About this task =
Print exactly the lines below between the line containing "Andermaal daag ik" and the line containing "Group'un bir yan", counting both of those lines. Leave pictures out.

(Page images and extracted text)
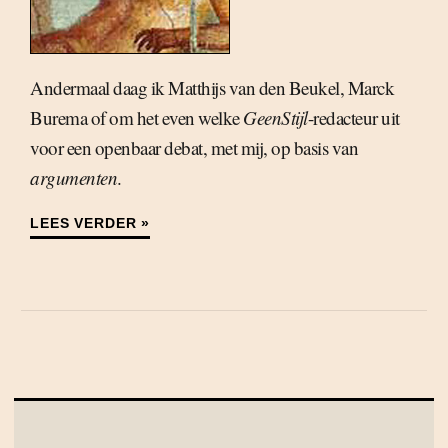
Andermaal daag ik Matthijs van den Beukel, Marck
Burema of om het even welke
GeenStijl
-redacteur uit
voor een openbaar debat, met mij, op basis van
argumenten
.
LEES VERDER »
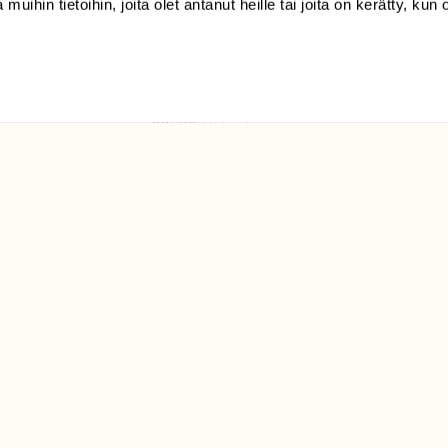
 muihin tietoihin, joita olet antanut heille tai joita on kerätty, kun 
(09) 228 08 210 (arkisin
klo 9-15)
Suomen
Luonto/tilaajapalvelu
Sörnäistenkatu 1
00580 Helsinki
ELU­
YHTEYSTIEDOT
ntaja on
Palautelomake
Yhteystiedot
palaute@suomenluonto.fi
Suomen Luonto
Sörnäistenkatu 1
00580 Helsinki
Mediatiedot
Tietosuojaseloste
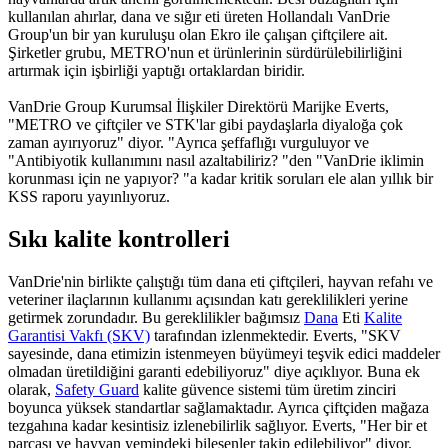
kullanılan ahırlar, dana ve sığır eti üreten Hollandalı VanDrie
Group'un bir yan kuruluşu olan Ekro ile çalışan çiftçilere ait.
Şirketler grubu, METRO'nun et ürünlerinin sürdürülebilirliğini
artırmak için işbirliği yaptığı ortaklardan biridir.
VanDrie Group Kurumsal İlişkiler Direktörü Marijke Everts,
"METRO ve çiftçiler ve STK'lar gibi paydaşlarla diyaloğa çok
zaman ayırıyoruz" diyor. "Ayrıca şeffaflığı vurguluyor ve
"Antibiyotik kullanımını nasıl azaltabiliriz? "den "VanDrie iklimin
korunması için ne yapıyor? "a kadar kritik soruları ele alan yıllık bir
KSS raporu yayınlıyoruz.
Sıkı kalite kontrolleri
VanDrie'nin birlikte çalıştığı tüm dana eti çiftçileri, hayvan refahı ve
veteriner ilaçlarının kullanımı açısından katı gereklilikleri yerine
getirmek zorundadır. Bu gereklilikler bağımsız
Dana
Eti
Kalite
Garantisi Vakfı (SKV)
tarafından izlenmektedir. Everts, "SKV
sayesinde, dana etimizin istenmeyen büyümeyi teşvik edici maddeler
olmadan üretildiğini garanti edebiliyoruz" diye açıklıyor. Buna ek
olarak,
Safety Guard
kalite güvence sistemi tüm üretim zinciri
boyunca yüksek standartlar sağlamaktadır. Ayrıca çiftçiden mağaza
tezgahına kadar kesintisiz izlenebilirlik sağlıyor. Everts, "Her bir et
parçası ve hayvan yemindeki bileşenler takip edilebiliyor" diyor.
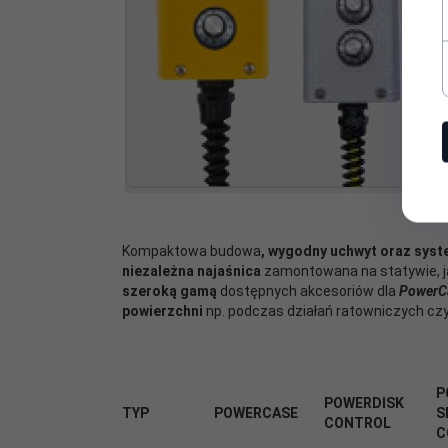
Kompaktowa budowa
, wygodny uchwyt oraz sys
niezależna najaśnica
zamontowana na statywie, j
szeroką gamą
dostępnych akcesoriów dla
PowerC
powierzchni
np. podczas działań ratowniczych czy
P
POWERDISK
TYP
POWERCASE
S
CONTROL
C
==
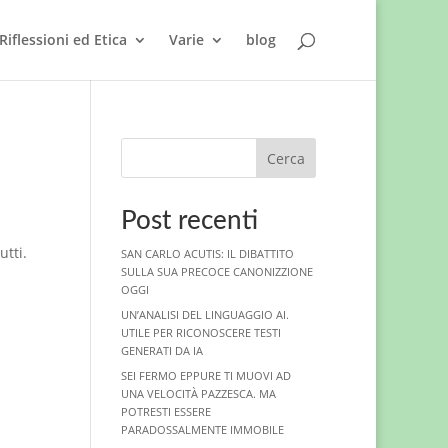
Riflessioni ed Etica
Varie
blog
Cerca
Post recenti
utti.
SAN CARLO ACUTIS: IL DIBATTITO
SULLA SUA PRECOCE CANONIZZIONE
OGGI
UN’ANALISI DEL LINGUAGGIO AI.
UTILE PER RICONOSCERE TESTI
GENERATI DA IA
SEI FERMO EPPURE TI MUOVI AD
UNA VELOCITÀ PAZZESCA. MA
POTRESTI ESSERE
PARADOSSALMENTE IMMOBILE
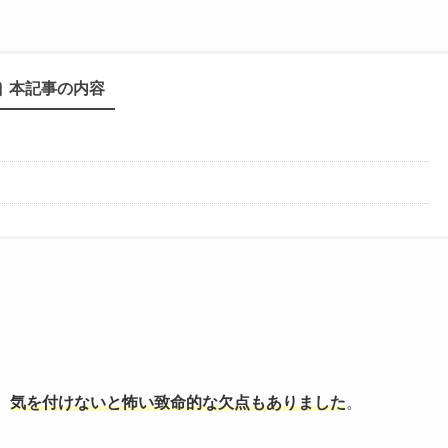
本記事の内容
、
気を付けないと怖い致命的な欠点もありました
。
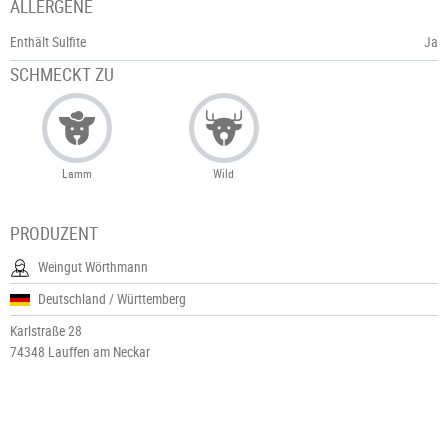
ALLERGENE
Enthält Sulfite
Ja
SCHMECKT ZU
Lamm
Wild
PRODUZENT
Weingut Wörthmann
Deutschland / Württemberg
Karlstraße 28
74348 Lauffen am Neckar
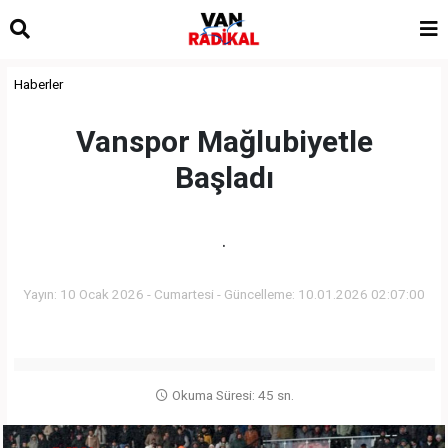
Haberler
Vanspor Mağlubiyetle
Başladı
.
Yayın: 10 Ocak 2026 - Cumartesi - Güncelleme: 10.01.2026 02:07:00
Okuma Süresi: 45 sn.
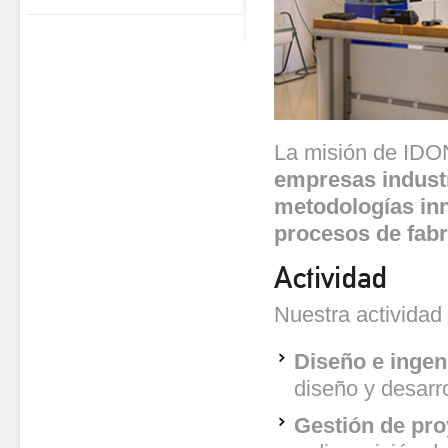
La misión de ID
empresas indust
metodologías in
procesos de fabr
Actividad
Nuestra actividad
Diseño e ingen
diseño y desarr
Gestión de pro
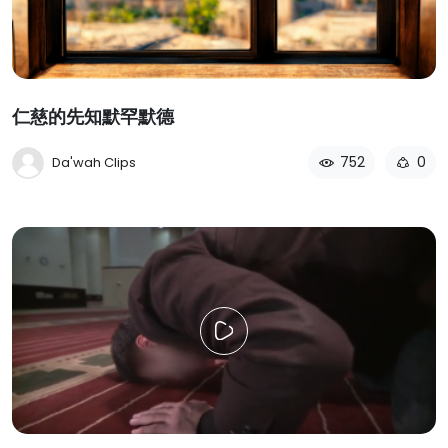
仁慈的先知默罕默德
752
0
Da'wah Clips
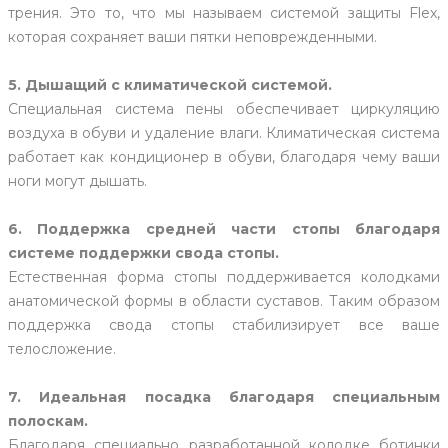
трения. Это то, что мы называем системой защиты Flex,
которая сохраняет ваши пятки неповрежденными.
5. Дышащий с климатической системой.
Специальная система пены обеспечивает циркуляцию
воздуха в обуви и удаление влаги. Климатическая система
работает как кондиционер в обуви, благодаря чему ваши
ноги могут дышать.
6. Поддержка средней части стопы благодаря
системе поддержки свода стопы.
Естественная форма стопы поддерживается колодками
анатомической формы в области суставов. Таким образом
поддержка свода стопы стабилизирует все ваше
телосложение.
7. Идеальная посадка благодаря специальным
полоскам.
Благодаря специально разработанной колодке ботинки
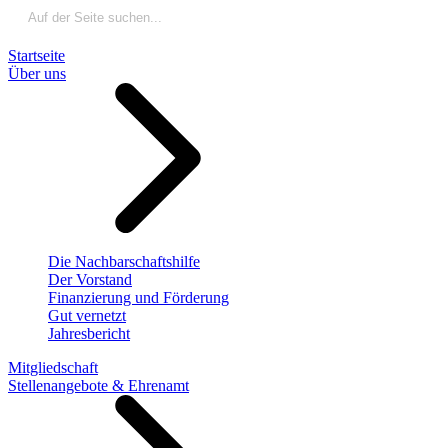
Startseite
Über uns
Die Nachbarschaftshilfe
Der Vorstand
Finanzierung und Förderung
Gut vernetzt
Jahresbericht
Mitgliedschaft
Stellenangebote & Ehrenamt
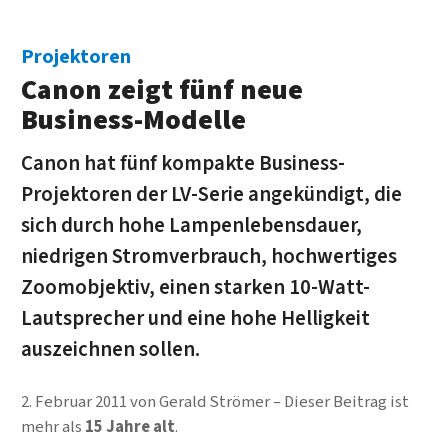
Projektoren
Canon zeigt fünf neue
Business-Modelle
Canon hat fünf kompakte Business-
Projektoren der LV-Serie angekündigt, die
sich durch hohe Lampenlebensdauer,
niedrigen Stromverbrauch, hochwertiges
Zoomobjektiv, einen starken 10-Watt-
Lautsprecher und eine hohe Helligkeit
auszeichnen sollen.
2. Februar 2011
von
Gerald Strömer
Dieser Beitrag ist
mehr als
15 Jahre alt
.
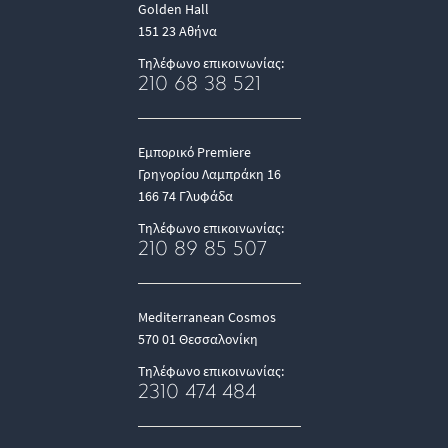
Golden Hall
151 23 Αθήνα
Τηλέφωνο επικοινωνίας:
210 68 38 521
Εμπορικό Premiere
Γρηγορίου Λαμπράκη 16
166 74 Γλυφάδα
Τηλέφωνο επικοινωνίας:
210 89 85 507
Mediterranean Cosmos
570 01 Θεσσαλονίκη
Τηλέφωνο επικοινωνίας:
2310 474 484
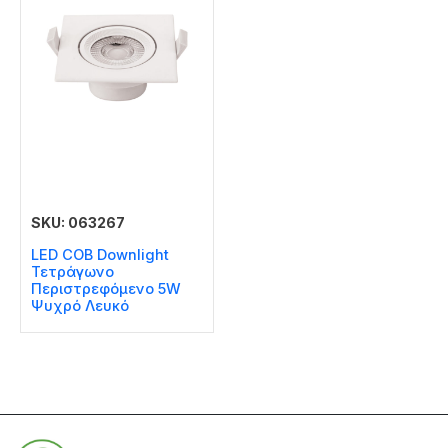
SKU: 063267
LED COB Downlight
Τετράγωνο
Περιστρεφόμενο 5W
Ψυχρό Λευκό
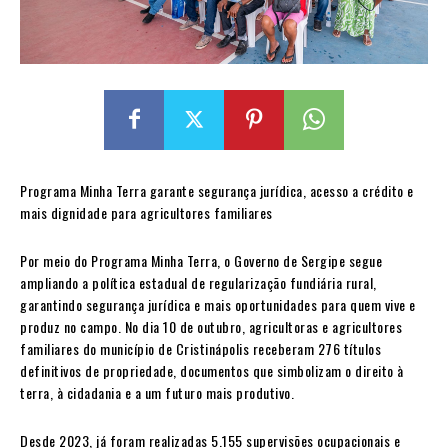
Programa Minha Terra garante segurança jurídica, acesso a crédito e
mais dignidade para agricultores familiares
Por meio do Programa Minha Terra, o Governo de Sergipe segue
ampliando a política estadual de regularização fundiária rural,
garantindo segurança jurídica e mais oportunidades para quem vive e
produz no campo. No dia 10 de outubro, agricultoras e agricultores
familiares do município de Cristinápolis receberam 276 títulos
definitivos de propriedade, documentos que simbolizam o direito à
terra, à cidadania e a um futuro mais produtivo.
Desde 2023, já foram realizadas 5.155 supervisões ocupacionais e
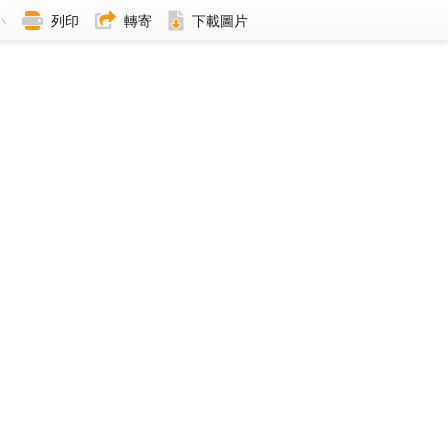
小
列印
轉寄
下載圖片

Answer for this exercise =
Andermaal daag ik Matthijs van den Beukel, Marck
Burema of om het even welke
GeenStijl
-redacteur uit
voor een openbaar debat, met mij, op basis van
argumenten
.
LEES VERDER »
 muihin tietoihin, joita olet antanut heille tai joita on kerätty, kun 
(09) 228 08 210 (arkisin
klo 9-15)
Suomen
Luonto/tilaajapalvelu
Sörnäistenkatu 1
00580 Helsinki
ELU­
YHTEYSTIEDOT
ntaja on
Palautelomake
Yhteystiedot
palaute@suomenluonto.fi
Suomen Luonto
Sörnäistenkatu 1
00580 Helsinki
Mediatiedot
Tietosuojaseloste
kullanılan ahırlar, dana ve sığır eti üreten Hollandalı VanDrie
Group'un bir yan kuruluşu olan Ekro ile çalışan çiftçilere ait.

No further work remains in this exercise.